Amélie, otra vez…

Magia Parisina…

 
 
"…Mais si je t’aime si je t’aime prends garde à toi!…"
(…pero si te amo, si te amo, ¡cuídate!…)
Habanera, Opera Carmen

Me gusta el cine, el chocolate, el otoño y el viento en la cara junto al mar; no me gusta el tráfico, el ruido, las mentiras, la falta de sueños y el racismo; me gusta el jazz, la luz de las velas, las nubes, los viajes, mirar a la gente en los trenes y leer; no me gusta que no me vean a los ojos cuando me hablan, que abran los ojos al besarme y la hipocresía; me gustan los quesos, el vino, y me gusta Amélie, me gusta muchísimo…

No sé cuánto tiempo pasará antes de que pierda la sonrisa de mi rostro; la sensación que queda después de ver una cinta como estas -al menos en los que nos atrevemos a soñar y nos ilusionamos con historias de este tipo- es tan intensa que no puedo ni expresarme claramente, no puedo dejar de asombrarme, y no puedo dejar de tener fe en el poder del amor y en la belleza de la vida, de los rincones, de la magia del enamoramiento, de los gustos simples como arrojar una piedra o admirar una fotografía…

Los incrédulos y amargados a quienes la cinta no provocará nada tendrán material para expresar sus frustraciones (como ya hicieron algunos respecto al cuestionar la maravillosa Moulin Rouge, por citar un ejemplo) pero los que se atrevan a soñar, y los que estén enamorados, estarán -espero- soñando y flotando como el que esto escribe…

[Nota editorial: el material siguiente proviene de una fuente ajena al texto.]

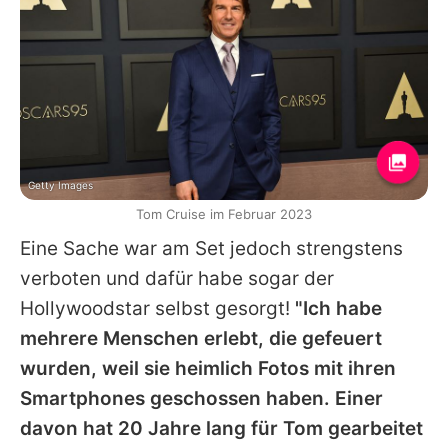
Getty Images
Tom Cruise im Februar 2023
Eine Sache war am Set jedoch strengstens
verboten und dafür habe sogar der
Hollywoodstar selbst gesorgt!
"Ich habe
mehrere Menschen erlebt, die gefeuert
wurden, weil sie heimlich Fotos mit ihren
Smartphones geschossen haben. Einer
davon hat 20 Jahre lang für
Tom
gearbeitet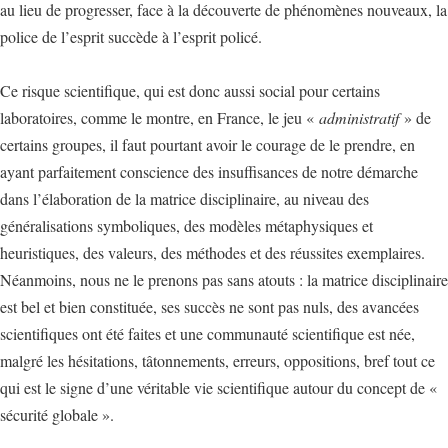
au lieu de progresser, face à la découverte de phénomènes nouveaux, la
police de l’esprit succède à l’esprit policé.
Ce risque scientifique, qui est donc aussi social pour certains
laboratoires, comme le montre, en France, le jeu «
administratif
» de
certains groupes, il faut pourtant avoir le courage de le prendre, en
ayant parfaitement conscience des insuffisances de notre démarche
dans l’élaboration de la matrice disciplinaire, au niveau des
généralisations symboliques, des modèles métaphysiques et
heuristiques, des valeurs, des méthodes et des réussites exemplaires.
Néanmoins, nous ne le prenons pas sans atouts : la matrice disciplinaire
est bel et bien constituée, ses succès ne sont pas nuls, des avancées
scientifiques ont été faites et une communauté scientifique est née,
malgré les hésitations, tâtonnements, erreurs, oppositions, bref tout ce
qui est le signe d’une véritable vie scientifique autour du concept de «
sécurité globale ».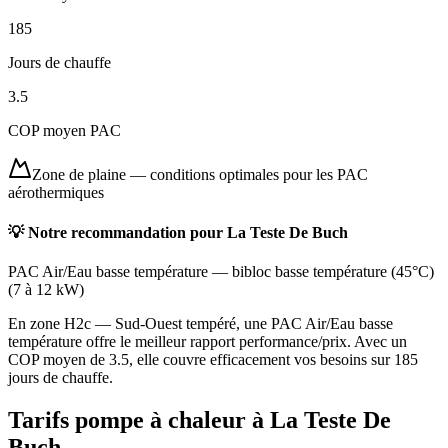
185
Jours de chauffe
3.5
COP moyen PAC
Zone de plaine
—
conditions optimales pour les PAC
aérothermiques
💡 Notre recommandation pour
La Teste De Buch
PAC Air/Eau basse température
—
bibloc basse température (45°C)
(
7 à 12 kW
)
En zone H2c — Sud-Ouest tempéré, une PAC Air/Eau basse
température offre le meilleur rapport performance/prix. Avec un
COP moyen de 3.5, elle couvre efficacement vos besoins sur 185
jours de chauffe.
Tarifs pompe à chaleur à
La Teste De
Buch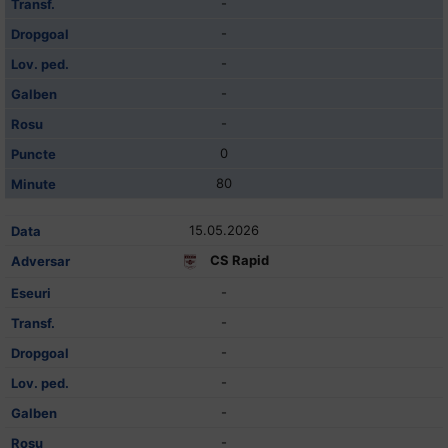
-
-
-
-
-
0
80
15.05.2026
CS Rapid
-
-
-
-
-
-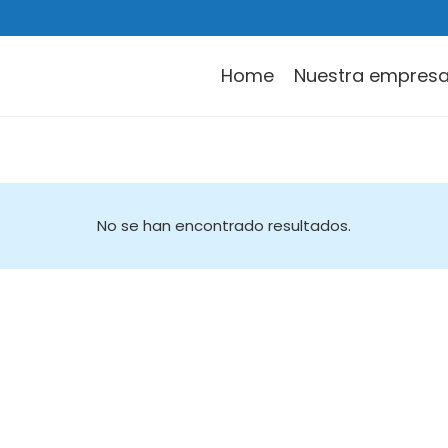
Home
Nuestra empres
Persee Analytics
A
M
No se han encontrado resultados.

¡Qué maravilla de película!… no es una película hermosa y visualmente magistral, es un tributo a la vida, al amor, a los sueños, al valor de soñar, y al hecho de aportar algo al Universo…

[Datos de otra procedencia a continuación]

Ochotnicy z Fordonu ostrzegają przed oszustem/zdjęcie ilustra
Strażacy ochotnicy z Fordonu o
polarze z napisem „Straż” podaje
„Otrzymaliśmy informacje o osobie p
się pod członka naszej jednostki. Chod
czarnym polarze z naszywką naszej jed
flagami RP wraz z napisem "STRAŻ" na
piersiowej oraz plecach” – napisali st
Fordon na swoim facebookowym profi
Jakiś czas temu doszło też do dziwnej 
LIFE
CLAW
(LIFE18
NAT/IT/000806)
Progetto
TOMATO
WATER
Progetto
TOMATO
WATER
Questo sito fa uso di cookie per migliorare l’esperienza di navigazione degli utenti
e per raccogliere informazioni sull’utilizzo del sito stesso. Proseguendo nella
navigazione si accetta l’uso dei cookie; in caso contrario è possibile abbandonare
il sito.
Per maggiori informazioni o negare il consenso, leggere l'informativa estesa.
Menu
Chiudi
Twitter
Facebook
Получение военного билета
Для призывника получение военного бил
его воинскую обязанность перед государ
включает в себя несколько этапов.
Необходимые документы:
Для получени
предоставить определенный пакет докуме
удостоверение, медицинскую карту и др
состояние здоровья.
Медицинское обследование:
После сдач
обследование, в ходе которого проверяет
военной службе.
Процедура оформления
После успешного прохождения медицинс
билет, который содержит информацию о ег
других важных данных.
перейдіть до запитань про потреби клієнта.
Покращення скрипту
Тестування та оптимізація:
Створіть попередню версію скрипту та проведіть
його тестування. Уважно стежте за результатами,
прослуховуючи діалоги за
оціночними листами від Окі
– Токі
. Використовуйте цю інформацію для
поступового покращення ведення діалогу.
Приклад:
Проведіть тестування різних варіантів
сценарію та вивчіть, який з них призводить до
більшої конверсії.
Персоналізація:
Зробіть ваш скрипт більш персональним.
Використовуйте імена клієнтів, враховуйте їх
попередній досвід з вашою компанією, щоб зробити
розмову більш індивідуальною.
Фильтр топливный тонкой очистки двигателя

Jean-Pierre Jeunet (el responsable de Alien Resurrection, y junto con Marc Caro de joyas como La Ciudad de los Niños Perdidos o la clásica Delicatessen) dirigió y escribió un banquete visual en el que París es el escenario mágico en donde se da la historia de Amélie Poulain… Amélie de Montmartre

Amélie es alguien especial: de pequeña su padre -médico- la revisó y ella tuvo la emoción de sentirlo cerca, cosa rara, con lo que el latido acelerado resultante confundió el diagnóstico y el padre habló de una enfermedad cardiaca que obligó a Amélie a vivir en calma, en casa, a soñar y a inventarse amigos en sus juegos, a inventar un mundo imaginario… Ahora, a los 23, a pesar de trabajar de camarera en un café, sus relaciones con la gente no son las más sencillas, no ha tenido la oportunidad de enamorarse y abrirse al mundo, y su vida es relativamente ordinaria…. al menos hasta el día del accidente de Lady Di, cuando por un azar del destino encuentra una caja de juguetes de alguien que vivió en el mismo piso hace años, con lo que nace en ella el deseo de devolver un pedazo de la niñez perdida al dueño original de la caja, y con ello una serie de fantasías y de acciones dirigidas a hacer más grata la vida de quienes le rodean… En el transcurso de esta serie, un desfile de personajes que van de lo tierno a lo hilarante acompaña a Amélie, y también el amor intentará hacerlo, en la forma de un extraño ser solitario que colecciona fotografías rotas o tiradas en las máquinas automáticas de las estaciones de trenes de París…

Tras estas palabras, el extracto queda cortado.